Kaldığımız yerden devam edelim mi?


Şimdi, saray hâkimine gelen hediye kırk para olmakla beraber, kapıcıya dokuz defa fazla bahşiş vermek, kapıcıyı baştan çıkarır, "Hâkim benim" der. Kim fazla bahşiş ve lezzet verse onu içeriye sokacak, ihtilâl verecek, yangın çıkaracak, "Aman doktor gelsin, hararetimi teskin etsin, ateşimi söndürsün." dedirmeye mecbur edecek. İşte iktisat ve kanaat, hikmet-i İlâhiyyeye tevfik-ı harekettir. Kuvve-i zâikayı kapıcı hükmünde tutup, ona göre bahşiş verir. İsraf ise; o hikmete zıt hareket ettiği için çabuk tokat yer, mîdeyi karıştırır, iştiha-yı hakîkîyi kaybeder. Tenevvü-ü et'imeden gelen sun'î bir iştiha-yı kâzibe ile yedirir, hazımsızlığa sebebiyet verir, hasta eder.

-Demek ki tadı güzel diye herşeyi içeri alsak kapıcıyı şımartmış olacağız. Şimdi bu ifadeyi beynimize kazıyıp, ne zaman canımız gereksiz birşey çekse, "kapıcıyı şımartmayalım" diye kendimize telkin verelim mi?


ÜÇÜNCÜ NÜKTE: Sâbık ikinci nüktede, kuvve-i zâika kapıcıdır dedik. Evet ehl-i gaflet ve rûhen terakki etmiyen ve şükür mesleğinde ileri gitmiyen insanlar için bir kapıcı hükmündedir. Onun telezzüzü hatırı için israfâta ve bir dereceden on derece fiata çıkmamak gerektir. Fakat, hakikî ehl-i şükrün ve ehl-i hakikatın ve ehl-i kalbin kuvve-i zâikası -Altıncı Söz'deki muvâzenede beyan edildiği gibi, kuvve-i zâikası- Rahmet-i İlâhiyenin matbahlarına bir nâzır ve bir müfettiş hükmündedir. Ve o kuvve-i zâikada taamlar adedince mîzancıklarla nimet-i İlâhiyyenin envaını tartmak ve tanımak; bir şükr-ü mânevî suretinde cesede, mîdeye haber vermektir. İşte bu surette kuvve-i zâika, yalnız maddî cesede bakmıyor. Belki kalbe, ruha, akla dahi baktığı cihetle mîdenin fevkınde hükmü var, makamı var.
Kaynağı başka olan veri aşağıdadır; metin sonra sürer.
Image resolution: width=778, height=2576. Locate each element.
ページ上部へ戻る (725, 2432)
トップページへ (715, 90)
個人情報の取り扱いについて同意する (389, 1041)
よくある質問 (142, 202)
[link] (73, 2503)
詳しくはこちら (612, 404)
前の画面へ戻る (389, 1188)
-Cenab-ı Hakk yiyeceği yarattığı gibi ona tat alma çeşitliliğini de vermiş öyle değil mi? Ayni dille binlerce farklı tat alabiliyoruz. Yemek yemek bir zorunluluk, sadece biyolojik bir ihtiyaç da olabilirdi ama Rabbim cömertlik etmiş, cennete numune olsun istemiş. Hafife almak insana yakışır mı?

-Ben demiyorum ki hiç yemeyelim içmeyelim.. Ancak bu zamanda da olsa dikkat edebiliriz. Sahabe misal, onlar gibi olamasak da onları ölçü alıp o yolda olmaya çalışabiliriz... Modanın, reklamların, bu tüketim çağının esiri olmaktan kurtulabiliriz...
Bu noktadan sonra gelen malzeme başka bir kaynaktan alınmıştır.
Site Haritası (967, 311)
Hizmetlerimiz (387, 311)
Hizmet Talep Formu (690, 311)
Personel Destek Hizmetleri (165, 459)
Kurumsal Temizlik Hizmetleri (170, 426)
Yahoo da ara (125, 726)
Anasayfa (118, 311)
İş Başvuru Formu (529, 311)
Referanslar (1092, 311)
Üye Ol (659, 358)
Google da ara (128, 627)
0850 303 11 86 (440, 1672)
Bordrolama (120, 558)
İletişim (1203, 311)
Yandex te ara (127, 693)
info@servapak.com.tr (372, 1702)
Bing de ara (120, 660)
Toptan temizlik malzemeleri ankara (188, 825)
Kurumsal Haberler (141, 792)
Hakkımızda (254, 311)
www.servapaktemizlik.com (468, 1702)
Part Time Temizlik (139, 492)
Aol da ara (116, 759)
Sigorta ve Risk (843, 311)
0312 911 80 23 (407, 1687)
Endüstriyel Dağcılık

-Daha bitmedi aslında ama bu günlük burda bırakalım.

-Hepimize örnek olması açısından izninizle Sahabe dönemindeki sadeliği anlatan bu yazıyı okumak istiyorum....

.....

-Ben birşey sormak istiyorum: tutumlulukla cimriliği nasıl ayırd edeceğiz?
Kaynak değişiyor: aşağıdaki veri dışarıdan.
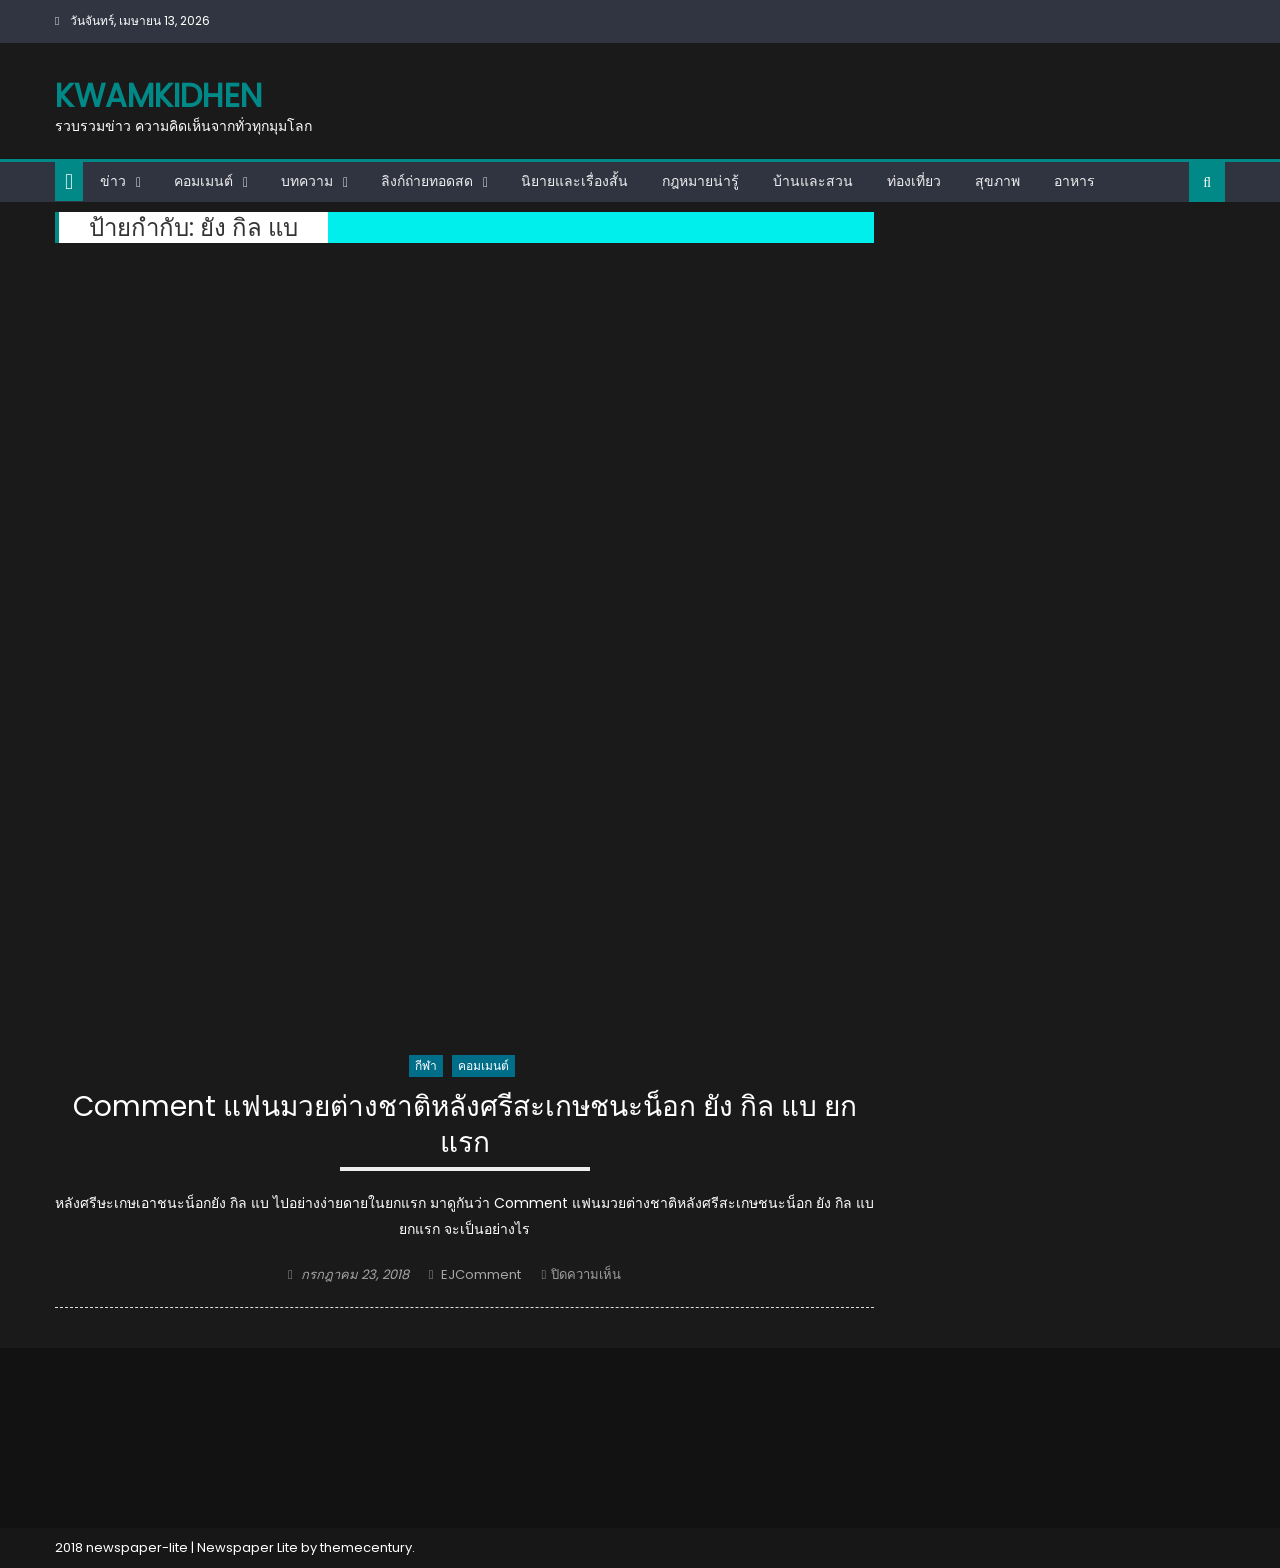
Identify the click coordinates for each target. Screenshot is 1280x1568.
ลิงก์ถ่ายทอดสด (427, 181)
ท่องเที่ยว (914, 181)
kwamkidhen (158, 95)
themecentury (366, 1547)
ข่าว (113, 181)
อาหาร (1074, 181)
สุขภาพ (997, 181)
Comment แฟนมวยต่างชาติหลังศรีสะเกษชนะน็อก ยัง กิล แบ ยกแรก (465, 1125)
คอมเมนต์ (203, 181)
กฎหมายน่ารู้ (700, 181)
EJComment (481, 1274)
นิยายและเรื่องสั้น (574, 181)
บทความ (307, 181)
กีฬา (426, 1065)
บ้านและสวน (813, 181)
-Aslında bu konu dersin sonunda anlatılmış ama oraya kadar gelemedik. İsterseniz şu hikayeyi okuyalım, anlaşılacağını ümid ediyorum:

Sahabenin abâdile-i seb'a-yı meşhuresinden olan Abdullah İbn-i Ömer Hazretleri ki: Halife-i Resûlullâh olan Fâruk-u Âzam Hazret-i Ömer'in (R.A.) en mühim ve büyük mahdumu ve sahabe âlimlerinin içinde en mümtazlarından olan o zat-ı mübârek çarşı içinde, alış-verişte, kırk paralık bir mes'eleden, iktisad için ve ticaretin medârı olan emniyet ve istikameti muhafaza için şiddetli münakaşa etmiş. Bir sahabe ona bakmış. Rûy-i zemînin Halife-i Zîşanı olan Hazret-i Ömer'in mahdûmunun kırk para için münakaşasını âcib bir hısset tevehhüm ederek o imamın arkasına düşüp, ahvâlini anlamak ister. Baktı ki Hazret-i Abdullah hâne-i mübarekine girdi. Kapıda bir fakir adam gördü. Bir parça eğlendi; ayrıldı, gitti. Sonra hanesinin ikinci kapısından çıktı, diğer bir fakiri orada da gördü. Onun yanında da bir parça eğlendi; ayrıldı, gitti. Uzaktan bakan o sahabe merak etti. Gitti o fakirlere sordu: "İmam sizin yanınızda durdu, ne yaptı?" Herbirisi dedi: "Bana bir altın verdi." O sahabe dedi: "Fesübhânallah! Çarşı içinde kırk para için böyle münakaşa etsin de, sonra hanesinde ikiyüz kuruşu kimseye sezdirmeden kemâl-i rıza-yı nefisle versin!" diye düşündü, gitti, Hazret-i Abdullah İbn-i Ömer'i gördü. Dedi: "Ya İmam! Bu müşkilimi hallet. Sen çarşıda böyle yaptın, hanende de şöyle yapmışsın." Ona cevapen dedi ki: "Çarşıdaki vaziyet iktisaddan ve kemâl-i akıldan ve alış-verişin esası ve ruhu olan emniyetin, sadâkatin muhafazasından gelmiş bir hâlettir; hısset değildir. Hanemdeki vaziyet, kalbin şefkatinden ve ruhun kemâlinden gelmiş bir hâlettir. Ne o hıssettir ve ne de bu israftır."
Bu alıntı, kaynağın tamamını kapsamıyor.